I trace it absently again. “Tripped trying to run away. But I told everyone else it was a sign of my great warrior-ness.”
She leans her head on my shoulder. “Poor Lem,” she says, then pauses. “Is that the name your parents gave you? Or did it come with being prince? Wait, what about your parents?”
“I was always Lem,” I say. “But it was supposed to be short for Lemuel, not Limplemoyne.”
“Oh, good.” Agatha sighs happily. “Because it really is such a name!”
“And my parents died in the same sickness that took the previous king. Henry and I were on our own for just a while before we went to live in the palace.”
If … if I hadn’t slain the wolpertinger, what would have happened to us?
How would we have fended for ourselves? The grief of losing our parents, followed so quickly by my confusing ascent to the throne, has mingled in my memories until I’ve seen them both as one overwhelming tragedy.
But what if it wasn’t an accident that I became prince?
It was actually salvation for Henry and me.
I sigh, brought back to the current dilemma by the godmother tapping her foot on the air, which shouldn’t make a sound, but it does.

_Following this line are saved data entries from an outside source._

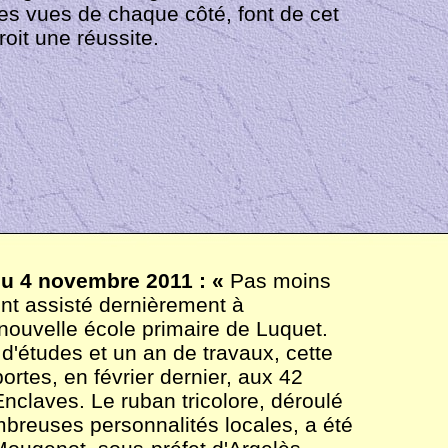
les vues de chaque côté, font de cet
roit une réussite.
du 4 novembre 2011 : «
Pas moins
nt assisté dernièrement à
 nouvelle école primaire de Luquet.
'études et un an de travaux, cette
ortes, en février dernier, aux 42
nclaves. Le ruban tricolore, déroulé
breuses personnalités locales, a été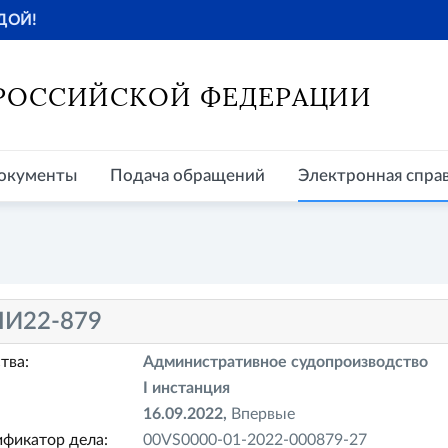
ДОЙ!
окументы
Подача обращений
Электронная справочная
Пр
 РОССИЙСКОЙ ФЕДЕРАЦИИ
окументы
Подача обращений
Электронная спра
И22-879
тва:
Административное судопроизводство
I инстанция
16.09.2022,
Впервые
фикатор дела:
00VS0000-01-2022-000879-27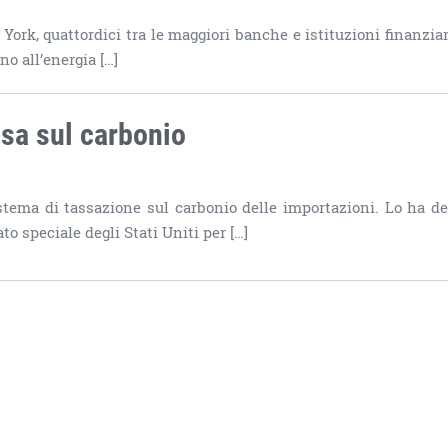
ork, quattordici tra le maggiori banche e istituzioni finanziar
o all’energia […]
ssa sul carbonio
tema di tassazione sul carbonio delle importazioni. Lo ha de
to speciale degli Stati Uniti per […]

Agatha gives my hands a squeeze, a promise that she’s with me.
I’d like to say yes to the fairy, but what can I offer Agatha without my princely identity? I have no other means of providing for her—us—and she deserves everything in the world.
I’ll be the king for her. If she’ll stay with me, I can face the court and the lawyers and all the terrible monotony of princedom. It will be a worthy sacrifice for Agatha.
“So do you want your Gift back?” the fairy repeats.
With a regretful sigh, I shake my head. “No,” I say. “I don’t.”